MANUEL FELIPE SIERRA

No se separa de la computadora. A las diez de la mañana decena de mails reposan sobre el escritorio. La mayoría reflejan una preocupación común: hasta dónde podría llegar la escalada de tensiones en las relaciones entre Venezuela y Colombia. Consulta libros  y escudriña documentos. El asunto desborda el ámbito militar y exige respuestas políticas y diplomáticas nada convencionales. El general Fernando Ochoa Antich no esconde su preocupación,  pese a la seriedad y el equilibrio que le son reconocidas como virtudes. Pocos venezolanos mejor indicados que él para profundizar sobre el tema. Fue el ministro de la Defensa que enfrentó la asonada del 4 de febrero de 1992 encabezada por el teniente coronel Hugo Chávez Frías y luego asumió la cancillería en los meses finales del segundo gobierno de Carlos Andrés Pérez y durante el mandato provisional de Ramón J. Velásquez. Ahora en la sobriedad tachirense de su biblioteca, organiza papeles, y se dispone a conversar para los lectores de “ABC de la semana”.

“La sangre no llegó al río” en la reunión de UNASUR en Bariloche, por la mediación diplomática de Brasil, y en alguna medida de Chile y Uruguay. ¿Hasta dónde la declaración final ayuda a bajar las tensiones entre Venezuela y Colombia?
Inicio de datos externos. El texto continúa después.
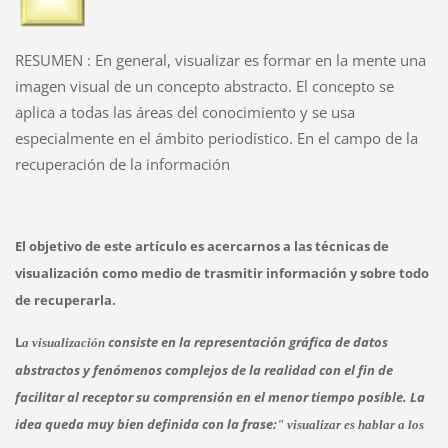
RESUMEN : En general, visualizar es formar en la mente una
imagen visual de un concepto abstracto. El concepto se
aplica a todas las áreas del conocimiento y se usa
especialmente en el ámbito periodístico. En el campo de la
recuperación de la información
El objetivo de este artículo es acercarnos a las técnicas de
visualización como medio de trasmitir información y sobre todo
de recuperarla.
L
consiste en la representación gráfica de datos
a visualización
abstractos y fenómenos complejos de la realidad con el fin de
facilitar al receptor su comprensión en el menor tiempo posible. La
idea queda muy bien definida con la frase:
" visualizar es hablar a los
– Normalmente, la sangre no llega al río en las reuniones internacionales. Existen demasiados equilibrios diplomáticos y políticos para que esto suceda. Las relaciones entre Colombia y Venezuela no van mejorar por el acuerdo logrado durante la reunión de UNASUR en Bariloche. Son dos regímenes políticos con ideologías diferentes y objetivos geopolíticos distintos: Colombia, un gobierno conservador y democrático; Venezuela, un régimen revolucionario y marxista. Esta realidad impide la normalización de las relaciones entre los dos países. Además, lo dificulta la política expansionista de Hugo Chávez. Nadie duda, en este momento, en el interés que tiene su gobierno de lograr que triunfe en las próximas elecciones colombianas un candidato cercano ideológicamente a su proyecto político. Muchas de sus declaraciones buscan impactar a los sectores populares colombianos para lograr que en el futuro su voz tenga receptividad suficiente para que pueda influir en los resultados electorales. A ese candidato tampoco le faltarán recursos financieros y respaldo político.

Según la opinión de algunos analistas la reunión de Bariloche habría tenido un resultado “tablas” para Uribe y Chávez. El presidente colombiano no fue condenado como esperaba Chávez pero se vio obligado a dar explicaciones; mientras que Chávez, si bien no logró la condena contó con un escenario para acentuar su discurso antiestadounidense ¿Comparte usted este juicio?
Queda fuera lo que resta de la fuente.